Well you might save in the short term, but you'd surely be prosecuted (and fined 3k) if you had completely ignored the rules for several years... 

Given that the different bodies concerned, ie Revenue, PRTB, and Co Councils are sharing info, you probably won't escape attention for too long, if you are paying NPPR but don't have a tenancy registered, or are declaring Case V income but not PRTB registered etc...


----------



## Knuttell (9 Mar 2011)

mandelbrot said:


> Well you might save in the short term, but you'd surely be prosecuted (and fined 3k) if you had completely ignored the rules for several years...
> 
> Given that the different bodies concerned, ie Revenue, PRTB, and Co Councils are sharing info, you probably won't escape attention for too long, if you are paying NPPR but don't have a tenancy registered, or are declaring Case V income but not PRTB registered etc...



Was just highlighting the craziness of a system that you said allowed one to possibly register a tenancy retrospectively.

I am compliant with every bit of legislation,even the patently revenue generating rubbish like BER.Its not worth your while trying to dodge Revenue,when they catch up and they generally do,they will run a coach and four through you...proper order too.
*
*


----------



## Bronte (11 Mar 2011)

Don't understand why you would do the tax returns for 2006/7 before the previous years?  If I understand you correctly your accountant only discovered the rental income then and has advised you to do ' a full disclosure.'  This presumable is the revenue procedure whereby you now tell the full truth and they won't throw the full book at you.  Sounds like a good accountant to me.  Why would you change.  

There is no time limit as to when revenue goes back on prior years.  It gets confused with the 6 year limit for keeping records.  

PRTB

You can register a tenant as late as you want, even years, but what you cannot do is register a tenant that is no longer there.  OP will not be able to register the tenants if they are gone and will not be able to claim mortgage interest relief.  (this area of the revenue rules is actually a lot more ticky than that)  

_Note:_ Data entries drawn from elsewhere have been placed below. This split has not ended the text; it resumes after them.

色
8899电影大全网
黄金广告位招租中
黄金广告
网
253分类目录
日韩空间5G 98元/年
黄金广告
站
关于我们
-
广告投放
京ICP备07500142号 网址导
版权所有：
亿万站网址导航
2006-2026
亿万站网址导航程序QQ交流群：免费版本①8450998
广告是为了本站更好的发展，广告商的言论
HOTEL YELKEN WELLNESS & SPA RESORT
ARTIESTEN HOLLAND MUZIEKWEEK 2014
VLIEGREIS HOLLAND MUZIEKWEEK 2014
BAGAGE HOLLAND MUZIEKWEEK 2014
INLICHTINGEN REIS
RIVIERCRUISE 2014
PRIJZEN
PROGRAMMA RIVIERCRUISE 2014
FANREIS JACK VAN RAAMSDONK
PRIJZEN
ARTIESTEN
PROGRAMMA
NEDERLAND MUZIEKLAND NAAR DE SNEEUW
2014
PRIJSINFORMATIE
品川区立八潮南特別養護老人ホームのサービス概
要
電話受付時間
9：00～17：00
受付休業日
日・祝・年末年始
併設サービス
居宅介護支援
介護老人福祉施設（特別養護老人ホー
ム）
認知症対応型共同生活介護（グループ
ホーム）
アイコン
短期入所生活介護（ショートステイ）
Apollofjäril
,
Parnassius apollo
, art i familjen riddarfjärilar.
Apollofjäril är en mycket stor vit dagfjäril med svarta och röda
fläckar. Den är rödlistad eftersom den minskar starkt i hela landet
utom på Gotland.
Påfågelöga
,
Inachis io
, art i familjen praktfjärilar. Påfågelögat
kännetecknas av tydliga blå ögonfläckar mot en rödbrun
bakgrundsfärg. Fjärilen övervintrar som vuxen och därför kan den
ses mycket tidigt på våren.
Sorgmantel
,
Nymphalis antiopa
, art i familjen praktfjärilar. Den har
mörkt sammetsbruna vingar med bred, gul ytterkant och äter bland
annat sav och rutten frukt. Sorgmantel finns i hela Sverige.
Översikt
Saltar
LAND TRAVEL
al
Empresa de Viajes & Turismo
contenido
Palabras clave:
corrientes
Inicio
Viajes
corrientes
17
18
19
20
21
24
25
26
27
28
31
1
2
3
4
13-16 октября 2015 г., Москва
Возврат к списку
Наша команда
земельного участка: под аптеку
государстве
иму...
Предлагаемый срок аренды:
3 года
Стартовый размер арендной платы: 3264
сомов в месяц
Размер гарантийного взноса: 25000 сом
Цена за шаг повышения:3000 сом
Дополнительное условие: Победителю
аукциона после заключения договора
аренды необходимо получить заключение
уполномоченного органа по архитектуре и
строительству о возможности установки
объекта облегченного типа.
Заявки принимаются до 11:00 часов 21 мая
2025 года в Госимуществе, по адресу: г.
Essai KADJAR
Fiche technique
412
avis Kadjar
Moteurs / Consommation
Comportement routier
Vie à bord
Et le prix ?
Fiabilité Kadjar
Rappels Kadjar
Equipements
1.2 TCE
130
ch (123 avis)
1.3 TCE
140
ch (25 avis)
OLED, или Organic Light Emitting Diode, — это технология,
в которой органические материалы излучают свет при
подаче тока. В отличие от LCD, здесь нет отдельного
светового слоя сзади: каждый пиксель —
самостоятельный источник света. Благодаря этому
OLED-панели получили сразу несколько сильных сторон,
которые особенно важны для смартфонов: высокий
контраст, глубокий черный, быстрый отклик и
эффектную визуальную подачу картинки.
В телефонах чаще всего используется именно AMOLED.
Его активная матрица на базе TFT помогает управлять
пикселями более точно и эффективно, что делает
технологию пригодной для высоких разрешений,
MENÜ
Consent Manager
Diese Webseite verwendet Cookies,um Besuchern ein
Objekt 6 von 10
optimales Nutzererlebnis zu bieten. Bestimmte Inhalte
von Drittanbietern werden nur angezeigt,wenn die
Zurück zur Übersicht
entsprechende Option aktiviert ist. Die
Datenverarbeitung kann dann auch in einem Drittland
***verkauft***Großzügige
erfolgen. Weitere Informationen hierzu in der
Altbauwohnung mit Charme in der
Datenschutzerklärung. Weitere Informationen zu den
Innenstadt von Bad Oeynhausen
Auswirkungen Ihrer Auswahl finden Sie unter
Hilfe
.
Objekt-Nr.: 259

The enforcment of registrations must mean that you have the register the current tenant not tenans who have left.


----------



## DoingMyBest (11 Mar 2011)

Thanks Bronte. I am changing accountant because of other issues. There is no current tenant. I only had one tenant who left in 2007. He didn't have a problem with the "hush hush" approach. He never asked me for my RSI number. I kept the rent low because of this. Now that my rental income has been dragged into the cold light of day, I may have to come clean and hope for the best.
As I never registered with the PRTB, am I allowed to make any deductions to the rental income before the tax ?


----------



## elcato (11 Mar 2011)

> I only had one tenant who left in 2007. He didn't have a problem with  the "hush hush" approach. He never asked me for my RSI number. I kept  the rent low because of this. Now that my rental income has been dragged  into the cold light of day, I may have to come clean and hope for the  best.


Sorry, but you are guilty of tax evasion and knowingly doing so. Coming clean now is no excuse but I suppose a bit better than not (only slightly).


----------